_EXERCISE_
The text of every record, exactly as given and with no pictures, should be your output.

[Document understanding data]

Segment Open

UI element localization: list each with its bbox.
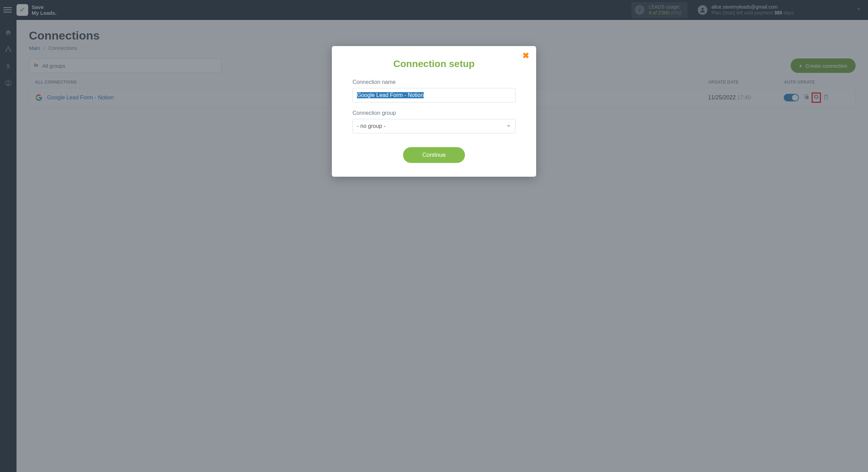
connection-group-select[interactable]: - no group - xyxy=(352,119,516,133)
chevron-down-icon xyxy=(506,123,511,129)
connection-name-input[interactable]: Google Lead Form - Notion xyxy=(352,88,516,102)
connection-group-label: Connection group xyxy=(352,110,516,116)
connection-setup-modal: ✖ Connection setup Connection name Googl… xyxy=(332,46,536,177)
close-icon[interactable]: ✖ xyxy=(522,51,529,61)
modal-title: Connection setup xyxy=(352,58,516,69)
continue-button[interactable]: Continue xyxy=(403,147,465,163)
modal-overlay[interactable]: ✖ Connection setup Connection name Googl… xyxy=(0,0,868,472)
connection-name-label: Connection name xyxy=(352,79,516,85)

Segment Closed

_FINISHED TASK_
UI element localization: list each with its bbox.
connection-group-select[interactable]: - no group - xyxy=(352,119,516,133)
chevron-down-icon xyxy=(506,123,511,129)
connection-name-input[interactable]: Google Lead Form - Notion xyxy=(352,88,516,102)
connection-group-label: Connection group xyxy=(352,110,516,116)
connection-setup-modal: ✖ Connection setup Connection name Googl… xyxy=(332,46,536,177)
close-icon[interactable]: ✖ xyxy=(522,51,529,61)
modal-title: Connection setup xyxy=(352,58,516,69)
continue-button[interactable]: Continue xyxy=(403,147,465,163)
modal-overlay[interactable]: ✖ Connection setup Connection name Googl… xyxy=(0,0,868,472)
connection-name-label: Connection name xyxy=(352,79,516,85)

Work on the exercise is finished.